Judge Moss on Thursday said he was concerned that Daughtry had not fully accepted responsibility for his actions that day.

“This was not a protest. It was not an everyday event,” Moss said. “That was an attack on this country. ... I think it is clear that Mr. Daughtry knew he shouldn’t be there.”

Moss sentenced Daughtry to serve the first two months of his probation in his home. He has been under monitored home detention in Baker County since his arrest on Jan. 15, 2021. Daughtry also must submit to a mental health evaluation, the judge said.
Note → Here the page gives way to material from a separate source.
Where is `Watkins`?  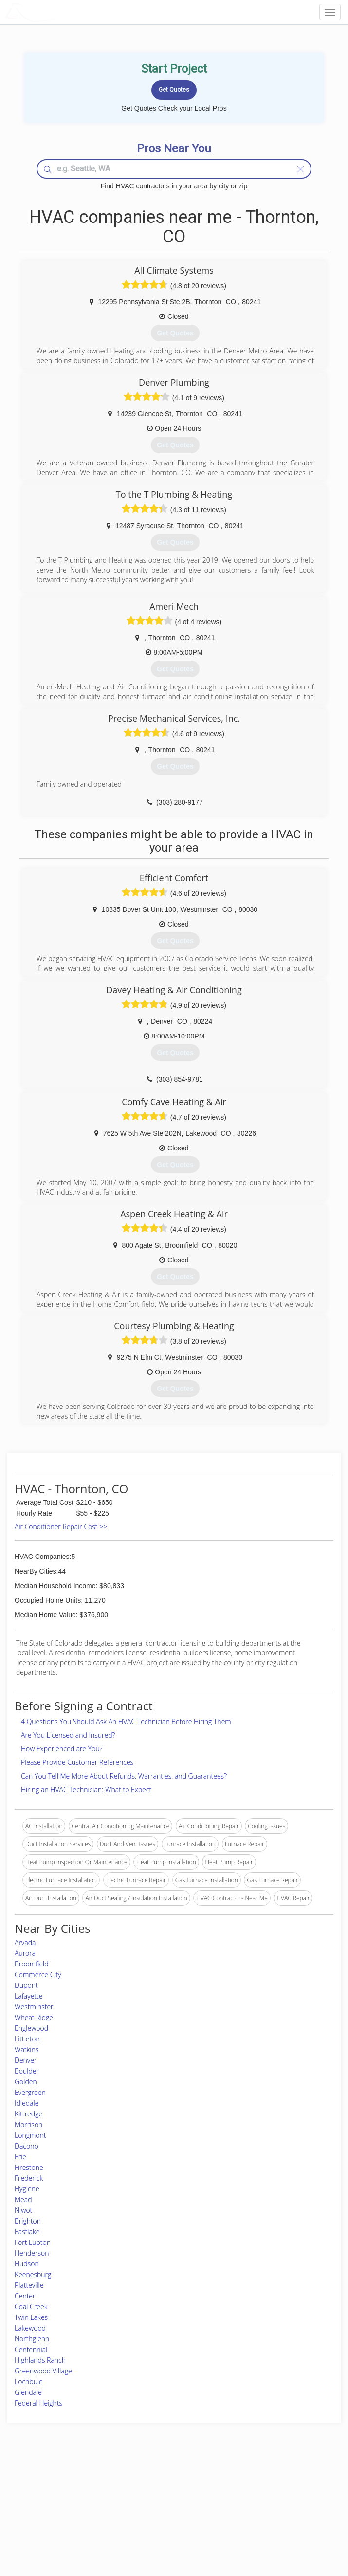 Watkins is located at coordinates (26, 2049).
In court filings, both prosecutors and Daughtry’s defense attorney painted a picture of the lifelong southwest Georgia resident as a man caught up in the political fervor of the moment. Two days before the Capitol riot, Daughtry attended a rally in Dalton where then-President Donald Trump exhorted his followers to “fight like hell.”

“They’re not going to take this White House,” Trump said.

The day after the Capitol attack, Daughtry posted misinformation to Facebook claiming Capitol Police bussed in antifa activists to stage violence.

Daughtry spent 20 years as a police officer in Pelham and nearby Camilla, but he was fired in the days after the presidential election, in part, because of “concerning Facebook posts” regarding his firearms business, according to court documents. Some of those posts suggested customers should arm themselves ahead of the 2020 presidential election.

“Anyone needing an AR15 and some extra ammo before the election, I’ve got a couple left in stock,” one post read. “It may be your last chance if the election don’t go right tomorrow!”

On Thursday, Daughtry said he was not advocating violence and was instead referring to possible new gun restrictions should Biden be elected.

Posts after the election became more explicit. On Dec. 18, 2020, he wrote, “When they finally start putting these Democrats in front of the firing squad for treason I hope they’ll let me serve on the firing squad...I’ll even bring my own ammo.”

Again, Daughtry denied the posts had violent intentions but had been misconstrued by investigators. “You get upset. You get mad about stuff. You blow off steam,” he said.

While the misdemeanor conviction will not impact his firearms license, which is not set to expire until 2023, Daughtry is forbidden from possessing firearms under the terms of his probation. Daughtry also said he had offers to resume his career as a police officer, but he said that too would be difficult while on probation.

Daughtry is among 22 people with Georgia ties to have been charged in connection with the Jan. 6 riot.